Estonian Railways use drones to digitize railway assets

Estonian Railways drones

Estonian Railways brought in Hepta Airborne to digitize its railway assets and see the benefits drones could bring to the table, or, in this case, the track. The two companies have been trialing the technology’s use over the past few months to see if it adds enough value.

As technology advances and companies slowly bring themselves into the new age, drones are becoming the go-to tool for many things from inspections to mapping and, in this case, creating 3D models of assets.

Although a railway might seem like a simple piece of equipment as it just looks like a solid chunk of metal, there is a lot more going on.

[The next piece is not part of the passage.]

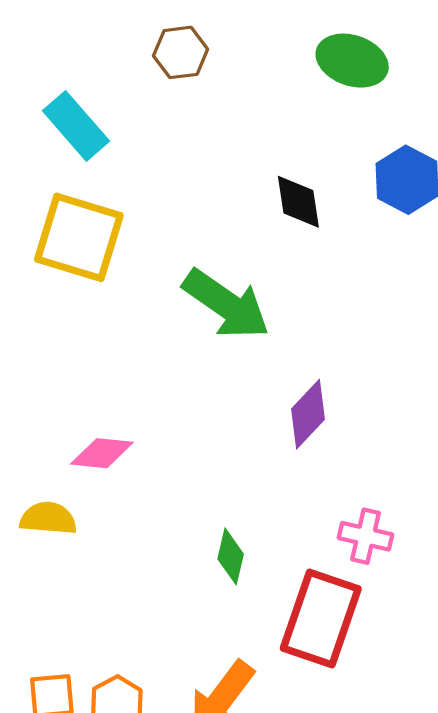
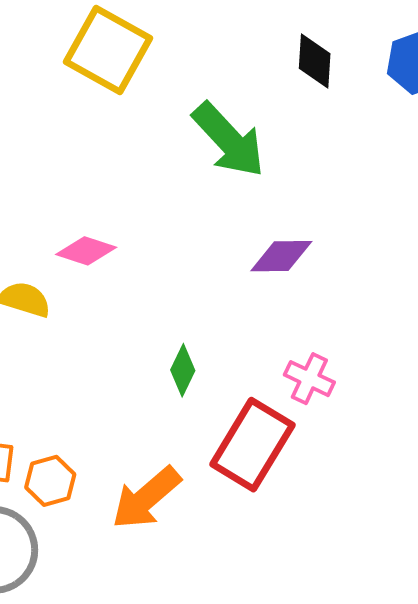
purple diamond: (308, 414) -> (281, 256), turned 34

For example, the wires running above the track are attached using insulators, which both can become damaged and are susceptible to wear.

In this case, Hepta Airborne could send the drone up, take a look at all of the insulators along the line, and capture data of the damaged ones or those that aren’t connected properly. This then allows a team to go in a fix only the parts that require it, rather than manually going around to every single one to check them.

Andrus Alas, the head of electricity networks in Estonian Railways, said:

“Railway utility inspection is currently conducted visually by our employees visiting the objects on-site. Our wish is to automate this process and find ways to evaluate utilities’ conditions using modern solutions. The Estonian Railway has a strong interest in developing data systems to have a good overview of the infrastructure. Therefore we were glad to conduct a pilot project with Hepta Airborne. Our goal is to digitize the whole railway grid in Estonia to improve inspection and maintenance.”

Due to the country’s location, the drones were required to operate in cold temperatures, which is actually a big benefit for the thermal cameras. The higher the difference between the ambient temperature and the insulator, the easier it is to see something going wrong.

One of the problems was the small amount of daylight time. Storm inspections, LiDAR, and thermal photos can be conducted even in the nighttime, but high-resolution photos and orthomosaics require daylight. The goal, to get actionable data for setting a better focus for future inspections, was achieved.

Hepta’s CEO Henri Klemmer added:

“Mapping railway infrastructures takes precision, and solutions that add speed to the manual work are in demand. Data gathered with drones and analyzed by Hepta Airborne in uBird software provides additional input for EVR internal geoinformation system, which maps their assets.”